Les mots qui n’existent pas/2

Depuis quelques jours, je guette le site d’inscription de la Sorbonne pour voir si ma candidature au Diplôme Universitaire de catalan, niveau débutant, a été retenue. Le centre d’études est situé dans la rue Sainte-Croix de la Bretonnerie, en plein quartier du Marais, dans un hôtel particulier restauré qu’on peut visiter virtuellement à l’aide de flèches directionnelles. Quels vont être leurs critères de sélection ? Quand bien même nous serions peu, sur les deux millions d’habitants que compte Paris, à vouloir suivre le cours du soir du mardi, l’effectif ne devrait pas dépasser une vingtaine d’élèves. Ne serait-ce que pour candidater, j’ai dû envoyer par voie électronique pièce d’identité, diplôme(s) et lettre de motivation.

Je lis et comprends, imparfaitement, cette langue, sans pouvoir la parler.

Guetter un site — l’expression me paraît incorrecte. Dans ma langue maternelle déjà, le doute surgit, j’allais dire vite, et ne pas faire l’économie d’un pléonasme.

Apprendre une langue en sachant que je ne la maîtriserai jamais, que je me heurte déjà à la complexité de la mienne, que le temps ne devrait pas jouer en ma faveur (l’effritement de la mémoire, un poncif ?), ne peut être une motivation.
Je ne compte ni vivre à Barcelone ni spécialement m’y rendre.
Je n’ai plus personne en Catalogne.
Personne ne parle plus catalan autour de moi.
Je ne nourris aucune passion pour ses sonorités.

Encore que. C’est de ne plus jamais l’entendre qu’est venu le manque. L’absence, davantage que l’inclination. Non pas l’absence qui cristallise — le catalan ou la Catalogne n’entrent pas dans ma sphère imaginative quotidienne — mais le fait qu’ils aient disparu de ma vie. À l’occasion d’un film, Honor de Cavalleriad’Albert Serra, ou d’un travail en dramaturgie, Massacre de Lluïsa Cunillé, la même sensation peut me troubler, un mélange de douleur et de joie. Comme si je retrouvais quelqu’un de cher tout en éprouvant, simultanément, l’impossibilité de ces retrouvailles.

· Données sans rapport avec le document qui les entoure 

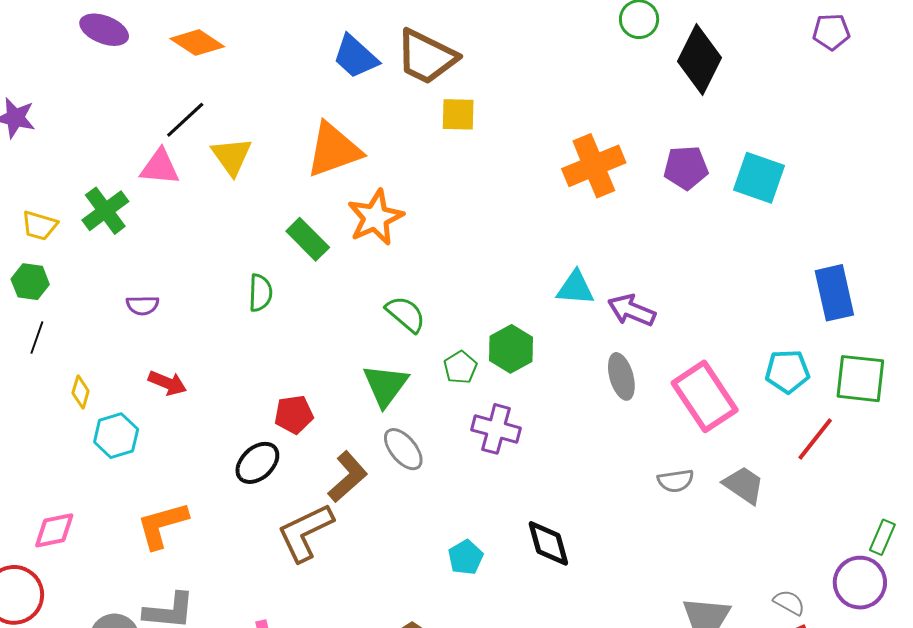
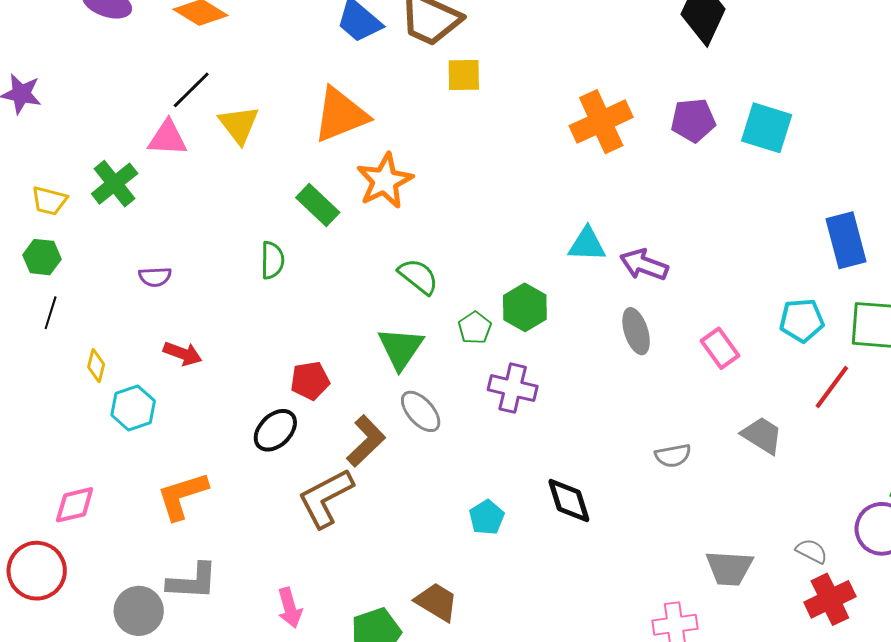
pink rectangle: (705, 396) -> (720, 348), size x0.6
gray semicircle: (676, 481) -> (673, 456), moved

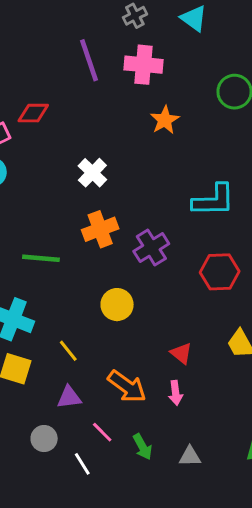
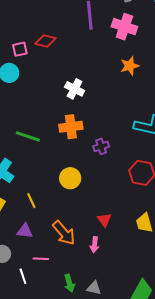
white cross: (92, 173) -> (75, 89), turned -30
purple cross: (151, 248) -> (101, 146), size x0.7
pink line: (102, 432) -> (41, 259), turned -56
green arrow: (143, 447) -> (69, 283), moved

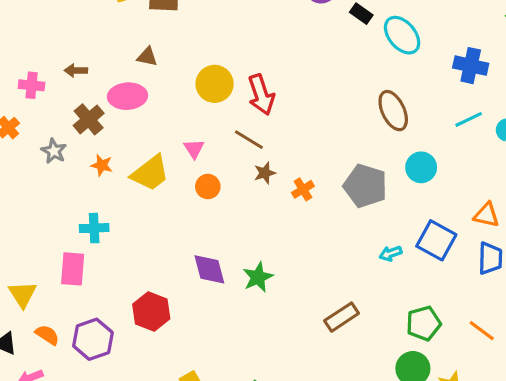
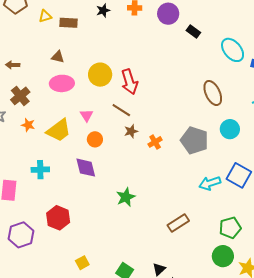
cyan ellipse: (402, 35) -> (233, 50), moved
pink ellipse: (127, 96) -> (62, 83), moved
cyan cross: (94, 228) -> (40, 170), moved
cyan arrow: (391, 253) -> (210, 183), size x1.5
purple diamond: (209, 269) -> (86, 168), moved

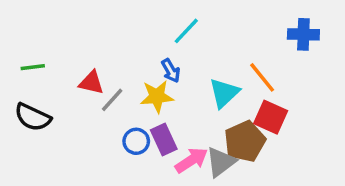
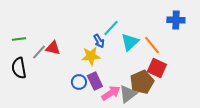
cyan line: (186, 31) -> (111, 28), moved
cyan triangle: (224, 93) -> (130, 42), moved
gray line: (112, 100) -> (39, 52), moved
black semicircle: (33, 117) -> (19, 68), turned 55

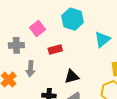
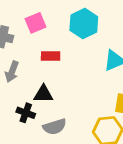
black triangle: (72, 77) -> (43, 94), moved

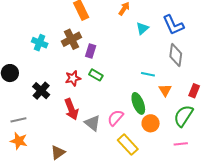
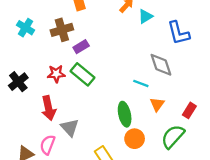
cyan triangle: (142, 28) -> (145, 16), moved
purple rectangle: (91, 51) -> (81, 47), turned 32
gray diamond: (176, 55) -> (161, 65), moved, turned -35
green rectangle: (96, 75) -> (83, 74), size x1.5
pink semicircle: (115, 118) -> (48, 145), moved, turned -30

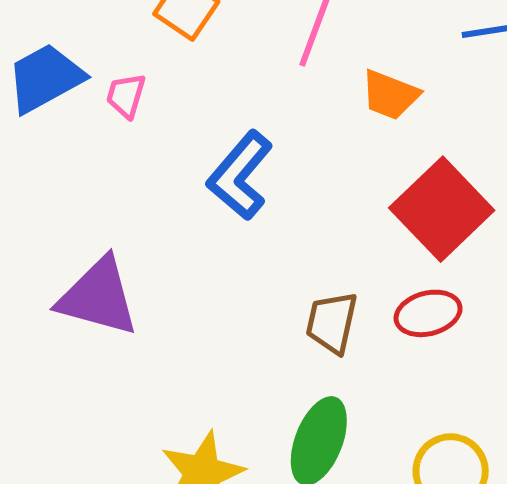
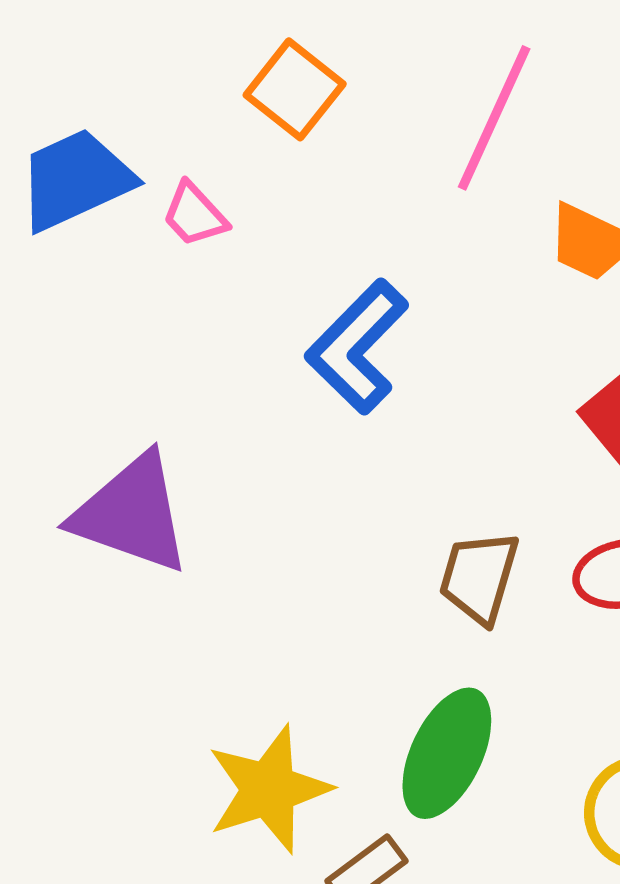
pink trapezoid: (126, 96) -> (195, 215), turned -63

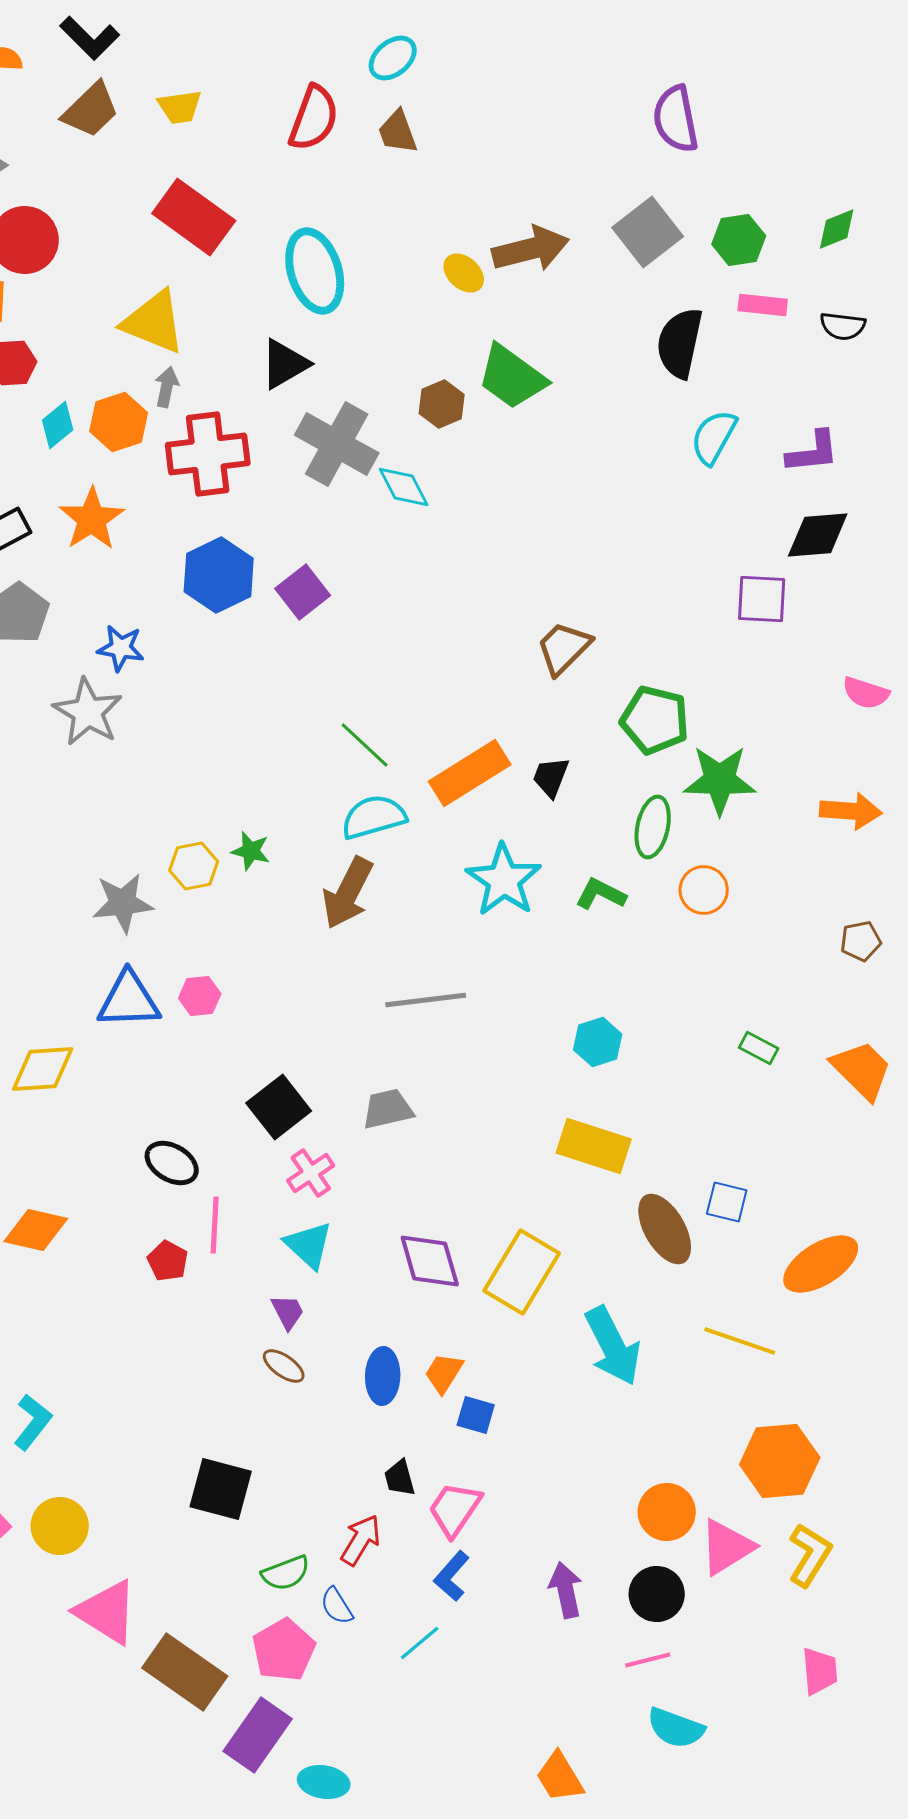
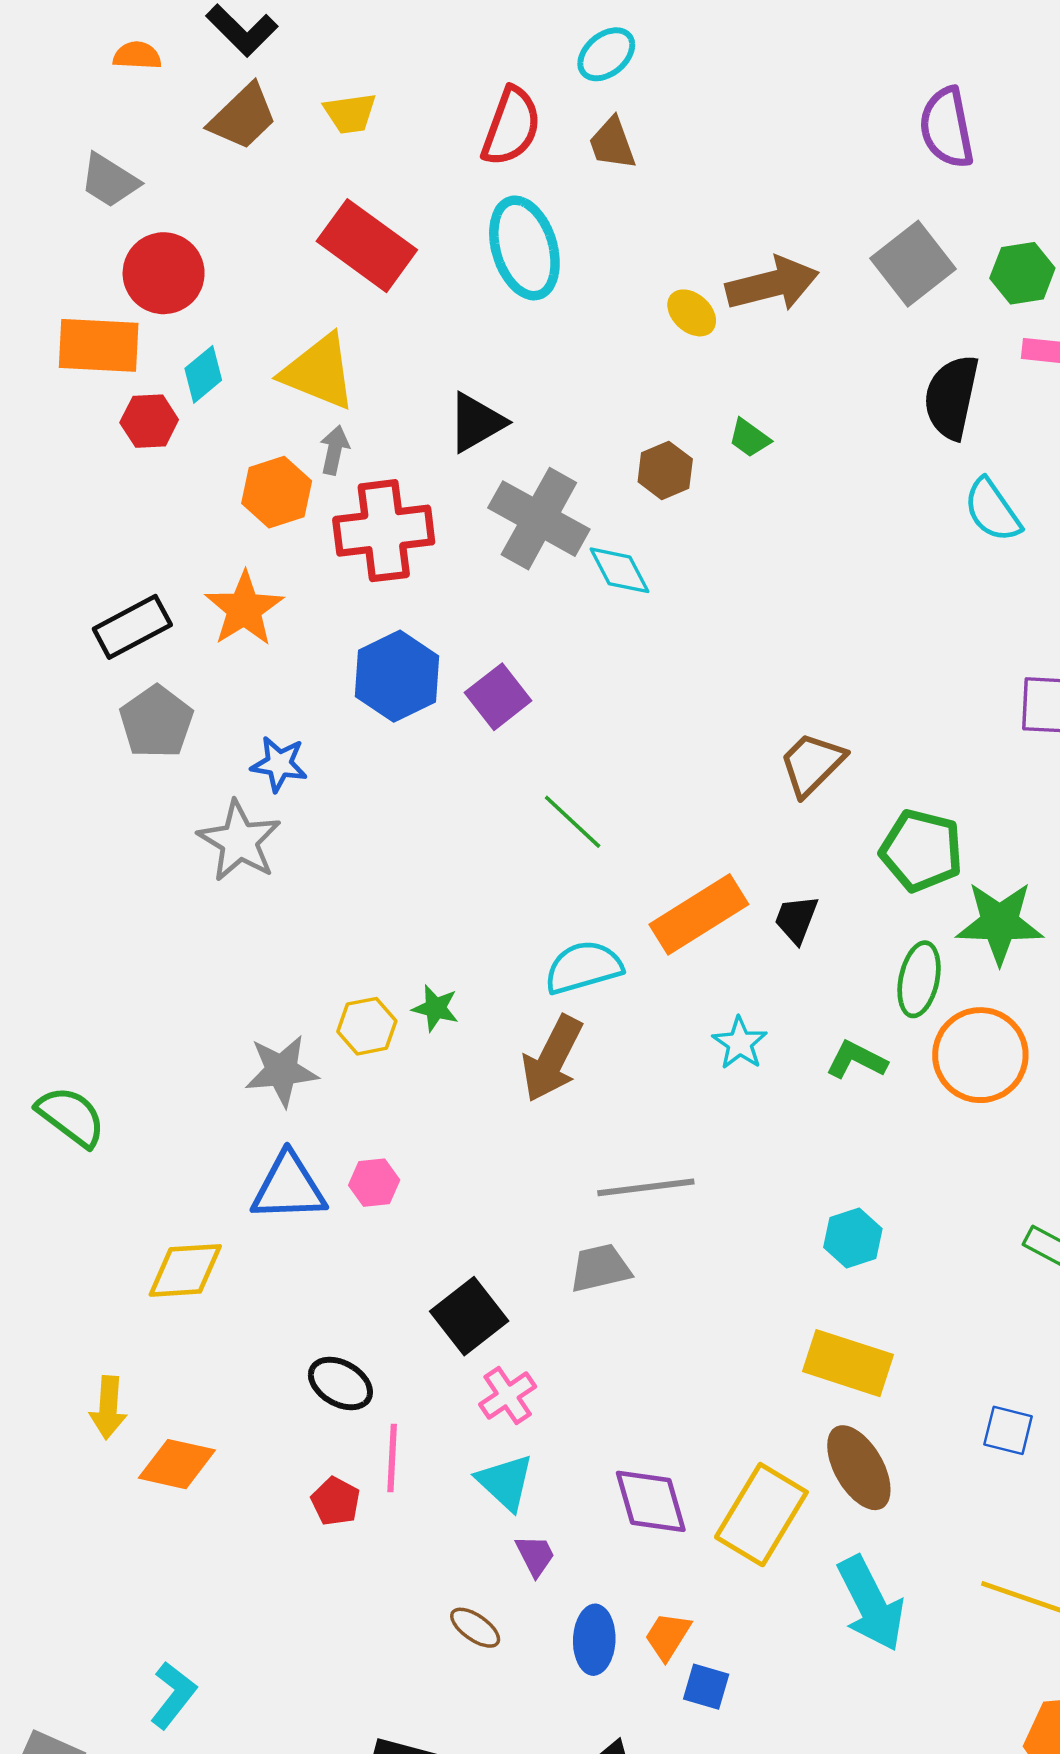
cyan ellipse: (315, 271) -> (524, 248), moved
green trapezoid: (512, 377) -> (749, 438), size x0.5
cyan diamond: (58, 425) -> (203, 374), moved
cyan semicircle: (714, 437) -> (992, 510), turned -64
green line: (365, 745) -> (573, 822), moved
cyan star: (504, 880) -> (740, 1043), size x0.6
orange circle: (704, 890) -> (980, 1055), size x1.6
gray trapezoid: (388, 1109) -> (600, 1268), moved
brown ellipse: (665, 1229) -> (859, 1468), moved
purple trapezoid: (288, 1312) -> (535, 1556), moved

Parlo català una mica, la meva avia era de Terrassa.

En janvier 2020, face à Lluisa Cunillé venue assister à la première représentation de sa pièce au Studio-théâtre de la Comédie-Française, voilà ce que j’ai finalement articulé, en tout et pour tout deux propositions juxtaposées sans coordination ni subordination — le degré zéro de la conversation. Pour autant, deux aveux difficiles.

Le mot qui n’existe pas : vivre des retrouvailles impossibles.